Thanks all.
I really don't know what it is for me. It is more than just a little exercise slump. I have worked out some...mostly walking or jogging outside, but not much weights. Either it is all too tiring for me right now or I don't even want to think about it, its too much. That is the best way for me to describe it. I really want to take these aerobics classes at the community college I was going to, but I feel trapped cuz now my class is online and I don't physically go there any more. It is too far away to really go after work. I looked into some group fitness at my gym but it is so horrible it is not even funny. 2 people in a class, crappy music. Plus, I feel like I don't have the energy to see other people and have to chit-chat. Uggghh. I work full time so it would be late before I got home and I have my Anatomy class too.

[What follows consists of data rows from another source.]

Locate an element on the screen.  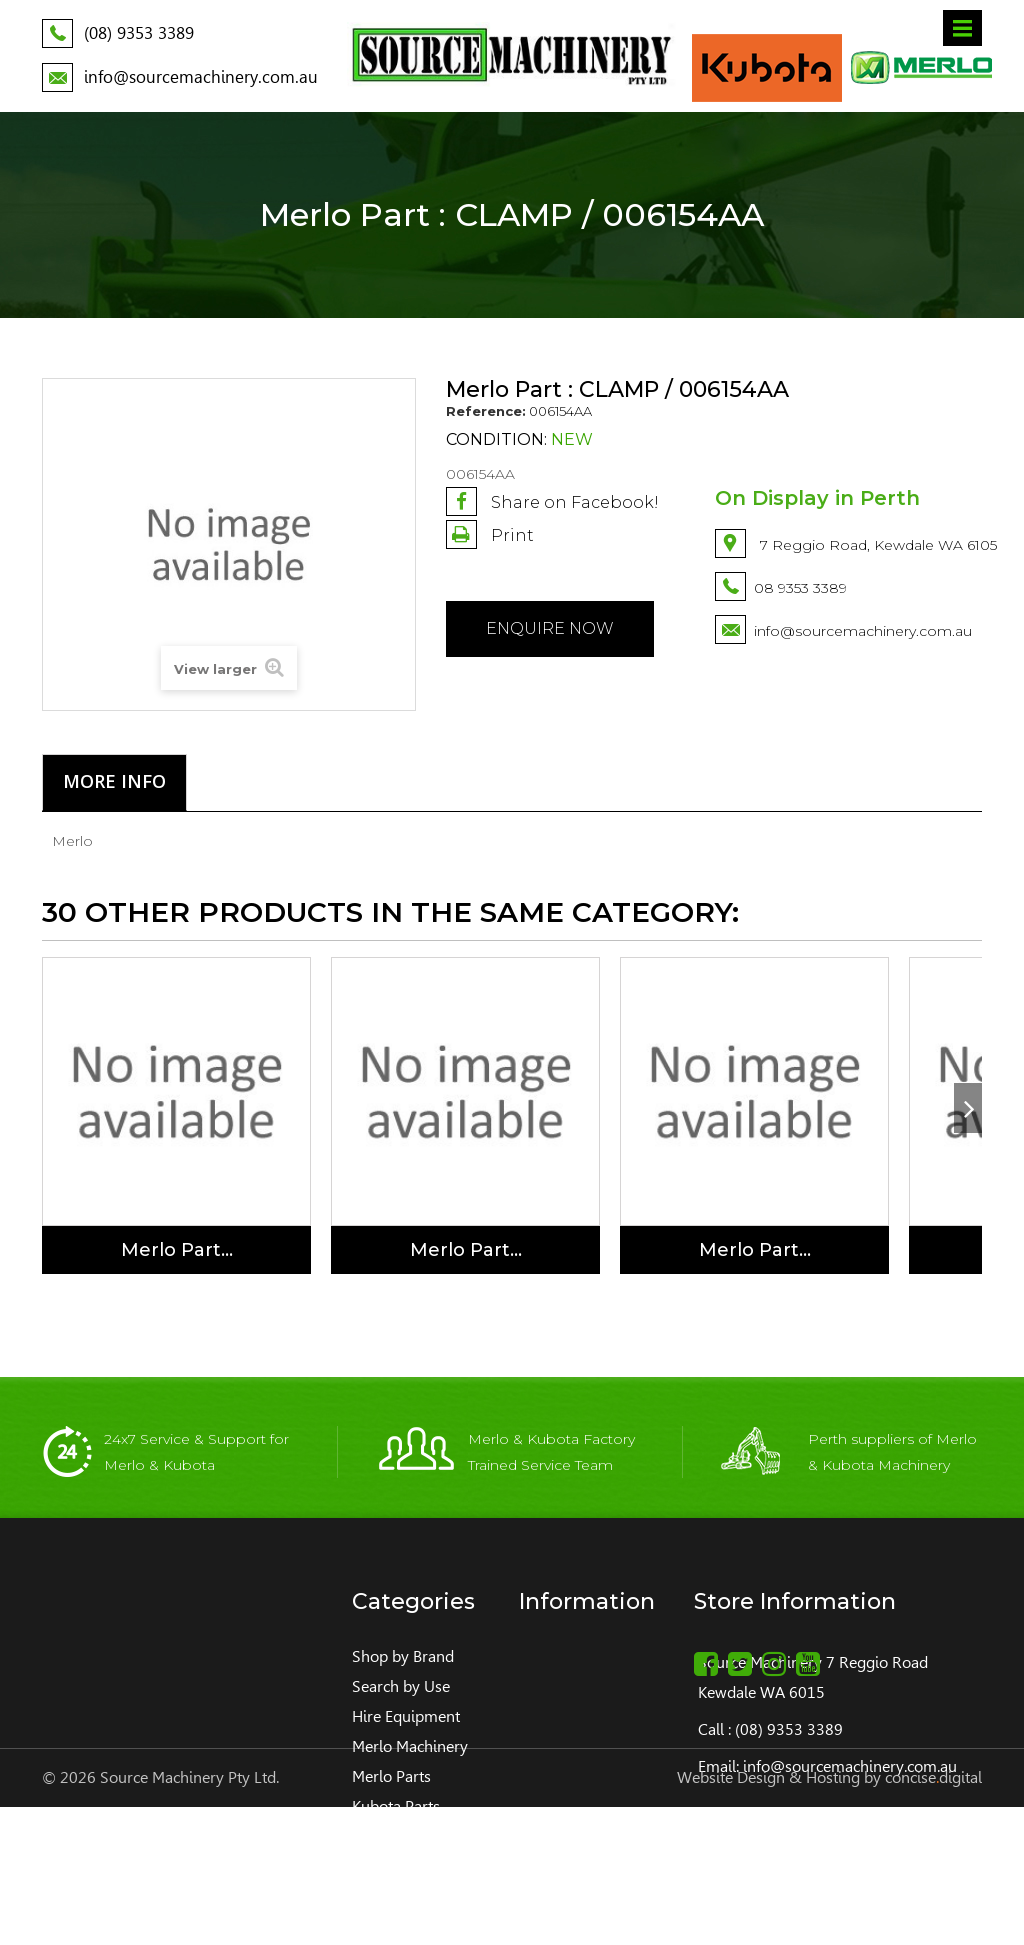
Kubota Parts is located at coordinates (396, 1806).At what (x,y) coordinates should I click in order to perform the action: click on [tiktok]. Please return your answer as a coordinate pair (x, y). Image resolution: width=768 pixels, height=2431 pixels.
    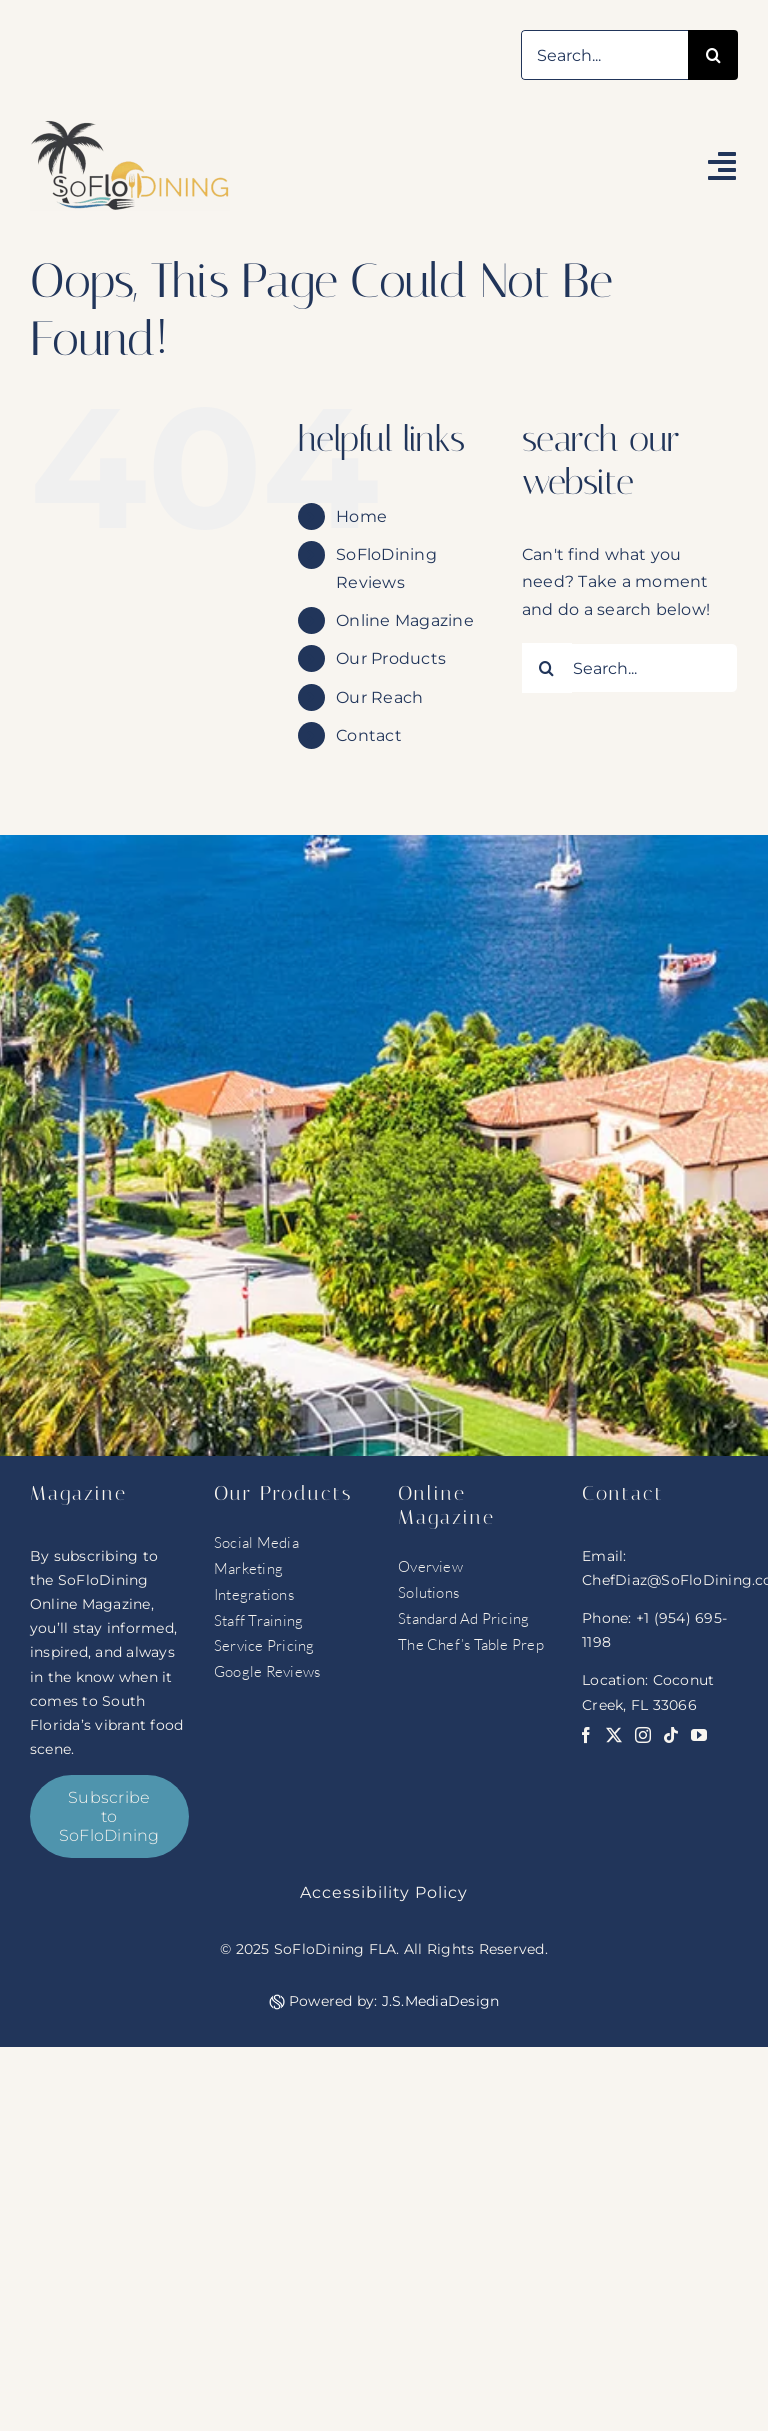
    Looking at the image, I should click on (671, 1735).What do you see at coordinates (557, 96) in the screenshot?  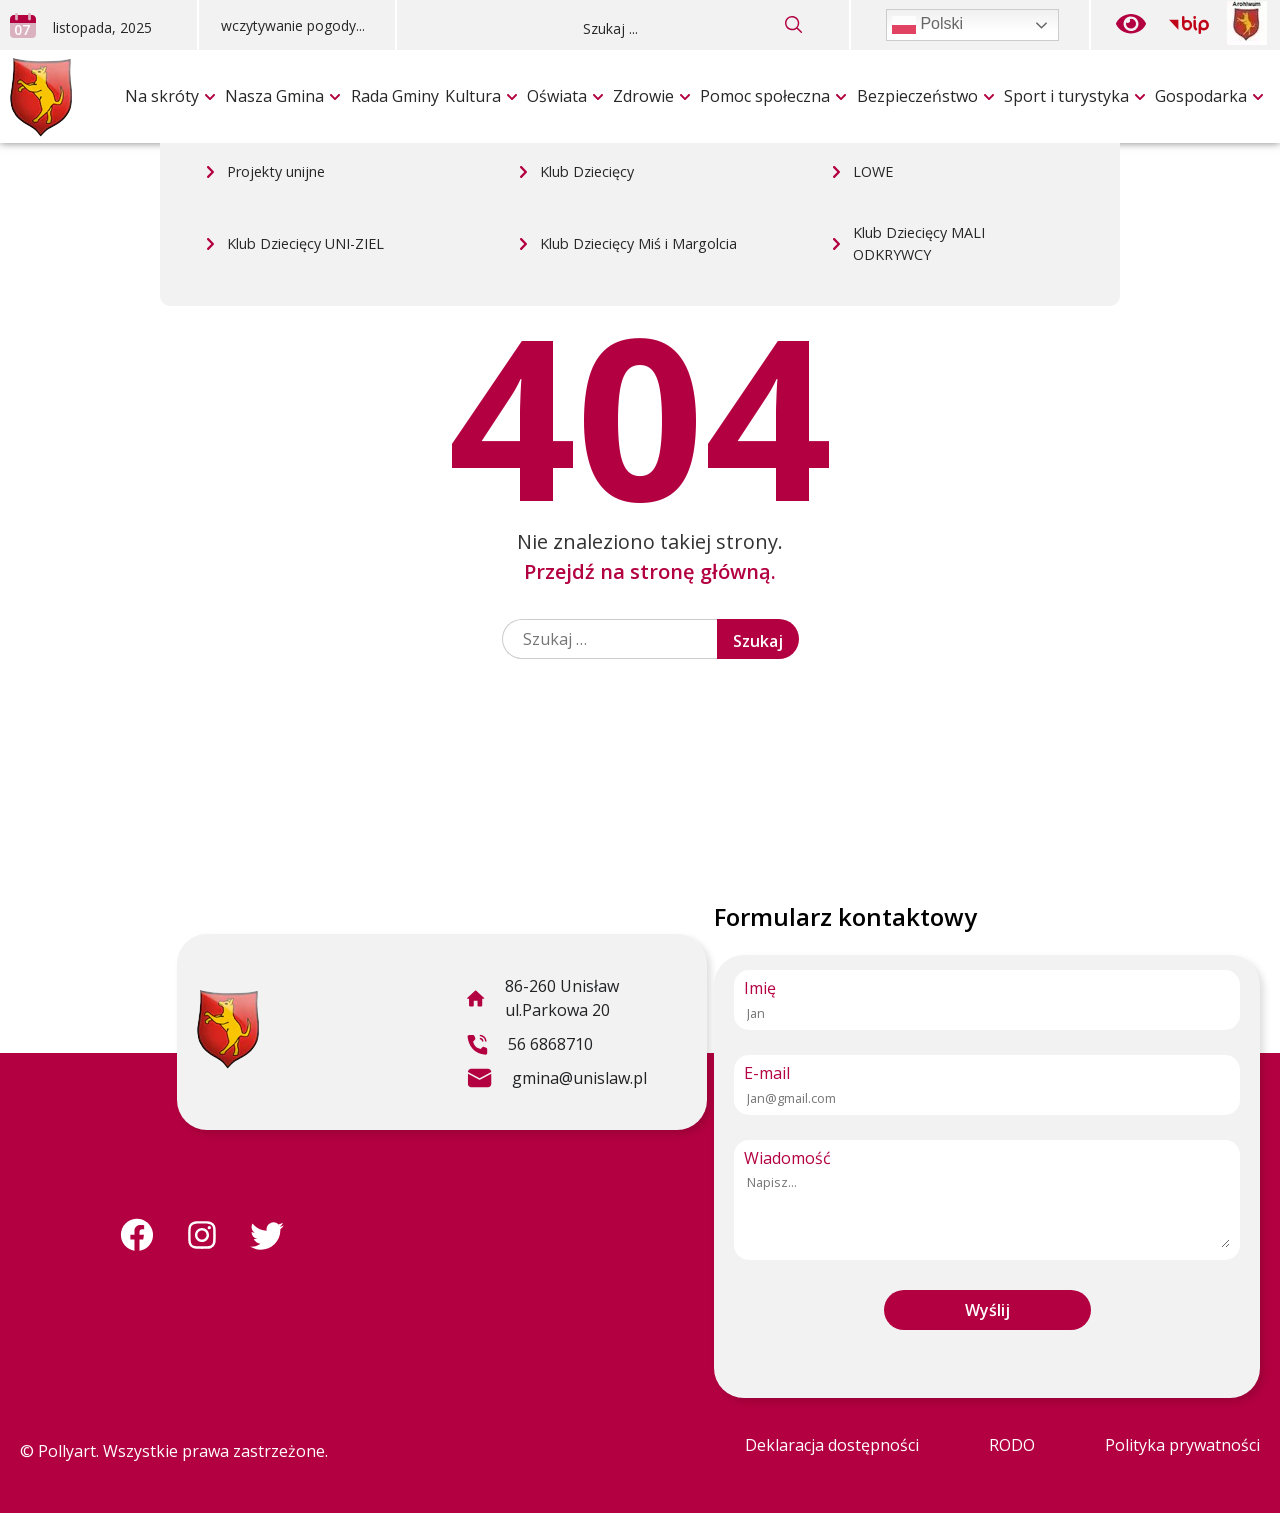 I see `Oświata` at bounding box center [557, 96].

I don't want to do videos anymore. I want to sell them all on Ebay and for some weird reason, I feel that would make me feel better. Like, start anew. Get rid of the old, start over. I feel that way with pretty much everything in my life right now. I want to be a new person. I want to meet new people that like me simply because they just met me. Do you think this all symbolizes something? Like I should just take that risk, quit my job, find a job working closer to home and maybe same days as huby...so I don't just have to pass him in the hallway? Maybe I would start liking school instead of feeling like it was one more thing to worry about. Right now I just want to drop out and forget it ever was an option. Obviously that would not help things. Sometimes I think of the possibilities of dropping to part time, or even full time at lesser money and get excited, but then I think of the pay cut. It would be less $/hr, possibly part time instead of full time (which I would sorta like for a while), but it would be a chance to gain experience in the fields I wish to go into. Reality is, I don't NEED to make what I make right now. It is nice cuz I am saving some $$$ for nursing school, but would it be mentally better for me to quit now? Do you think without some sort of a break (no vacation, I used to all for school) something is going to give? I am sooooo concerned with finances and sometimes I think I am not enough concerned about my mental state. I know my family thinks I should just suck it up and stay at my current job until I get accepted to nursing school. In March, I get three weeks vacation. Is staying worth it, I don't feel like I'll last till then?
I just don't know. Gee...I guess I have bigger issues than just working out. I am really sorry to turn this, once again, into a shrink session. Hey, if I had decent insurance, I would go to one!!LOL!!! If anyone unbiased and, more importantly, UNRELATED TO ME can help that would be great! You guys are awesome, I don't know where else to go. Thanks!